Hoy podemos contemplar, alabar y agradecer Jesús por ser sacerdote. Pero también es un día muy propicio para descubrir en cada uno de nosotros, cómo por el bautismo fuimos constituidos sacerdotes en unión con Jesús.

También nosotros tenemos la misión de llevar todas las cosas a su perfección y a su santidad; también nosotros debemos ofrecer el sacrificio de reconciliación y de vida.

Que este día, todos y cada uno de nosotros, recordemos esa misión a la que nos invita a participar Jesús: ser sacerdotes juntamente con Él.

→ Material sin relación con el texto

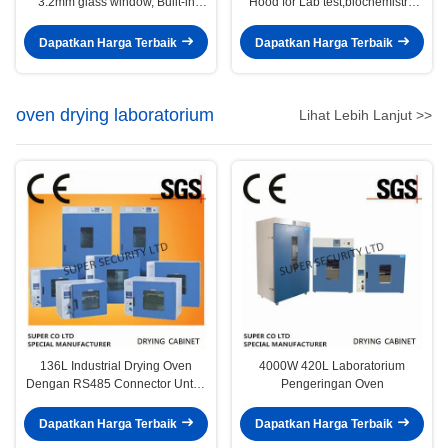
3.2mm glass window, Built-in
Hood for Lab test,biochemistry,
blower, security work table
industrial and corrosive
chemicals
Dapatkan Harga Terbaik
Dapatkan Harga Terbaik
oven drying laboratorium
Lihat Lebih Lanjut >>
136L Industrial Drying Oven
4000W 420L Laboratorium
Dengan RS485 Connector Untuk
Pengeringan Oven
Pertanian 1500w
Dapatkan Harga Terbaik
Dapatkan Harga Terbaik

Miércoles de la X semana del tiempo ordinario

Mt 5, 17-19 

¿De qué sirve una ley si no se cumple? ¿Para qué mantener leyes que no cuidan la vida? Ahora cada día aparecen nuevas leyes y nuevas formas de evadirlas y violarlas. Pareciera que la ley queda superada. Para Cristo la ley es vida o no tiene sentido.

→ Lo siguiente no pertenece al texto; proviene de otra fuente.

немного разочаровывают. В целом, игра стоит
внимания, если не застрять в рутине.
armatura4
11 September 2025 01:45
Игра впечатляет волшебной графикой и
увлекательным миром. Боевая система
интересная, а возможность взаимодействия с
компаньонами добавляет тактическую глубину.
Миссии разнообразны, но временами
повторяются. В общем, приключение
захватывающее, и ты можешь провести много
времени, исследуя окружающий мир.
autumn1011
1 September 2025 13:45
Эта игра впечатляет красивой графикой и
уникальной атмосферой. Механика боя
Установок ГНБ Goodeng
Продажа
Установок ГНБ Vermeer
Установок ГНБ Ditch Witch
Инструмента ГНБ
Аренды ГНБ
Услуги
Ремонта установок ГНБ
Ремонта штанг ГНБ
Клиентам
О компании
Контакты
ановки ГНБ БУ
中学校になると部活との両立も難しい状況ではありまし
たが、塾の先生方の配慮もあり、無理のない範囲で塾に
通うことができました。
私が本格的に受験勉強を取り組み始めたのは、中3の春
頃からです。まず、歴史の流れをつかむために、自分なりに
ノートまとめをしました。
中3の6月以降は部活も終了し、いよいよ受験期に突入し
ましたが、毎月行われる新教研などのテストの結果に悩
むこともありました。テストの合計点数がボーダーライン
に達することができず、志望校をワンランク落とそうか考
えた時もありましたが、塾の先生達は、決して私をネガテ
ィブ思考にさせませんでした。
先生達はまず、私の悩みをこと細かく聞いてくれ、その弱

Es frecuente encontrar entre los grupos Evangélicos personas que se aferran con terquedad a las tradiciones del Antiguo Testamento. Hay también quien lo ignora y lo desprecia como si nunca hubiera pasado.

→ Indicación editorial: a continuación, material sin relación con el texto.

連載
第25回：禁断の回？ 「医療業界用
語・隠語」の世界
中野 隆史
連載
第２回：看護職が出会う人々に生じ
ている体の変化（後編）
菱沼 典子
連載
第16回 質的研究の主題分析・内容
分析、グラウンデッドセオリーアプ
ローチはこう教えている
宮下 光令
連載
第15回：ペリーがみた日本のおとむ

Cuando reflexionamos con profundidad todo el valor del Antiguo Testamento descubrimos la grandeza de un Dios que acompaña a su pueblo, que lo construye, que está a su lado. Sus profetas hablan en su nombre, buscan la justicia, lo enderezan cuando se desvía. Hay una riqueza y valor grandes en toda la historia y vivencia del Antiguo Testamento. Dios nos habla en la revelación dirigida al pueblo de Israel.

Sin embargo es como pequeña e incompleta cuando la comparamos con el Verbo que se hace carne y viene no tanto a hablarnos sino a mostrarnos y a darnos a conocer la profundidad de un Dios Trino y Uno.

Quien quiera quedar anclado en el Antiguo Testamento tendrá muchos valores, pero no tendrá la plenitud. Sin embargo el Antiguo Testamento explica, ayuda y encamina para entender mejor la revelación plena del Nuevo Testamento. Cristo no viene a quitar ni anular. No puede desconocer a los profetas ni la ley. Al contrario les da plenitud. Es el más grande de los profetas porque es el que puede hablar con mayor verdad el misterio de Dios.

Es el único y verdadero sacerdote, es el más grande legislador, el verdadero rey. Su vida, su palabra, sus enseñanzas traen al hombre plenitud.

Cada una de las expresiones tienen ahora un sentido pleno: el amor, el servicio, el perdón, la reconciliación, la manifestación de la Trinidad, el sentido de la vida que en ella tiene su origen y su fin. Cristo nos da plenitud.

¿Cómo nos hemos acercado a Jesús? ¿Con qué actitud y profundidad leemos, meditamos y vivimos las verdades enunciadas en el Antiguo Testamento? ¿Qué muestras de plenitud damos en nuestra vida al haber conocido a Jesús?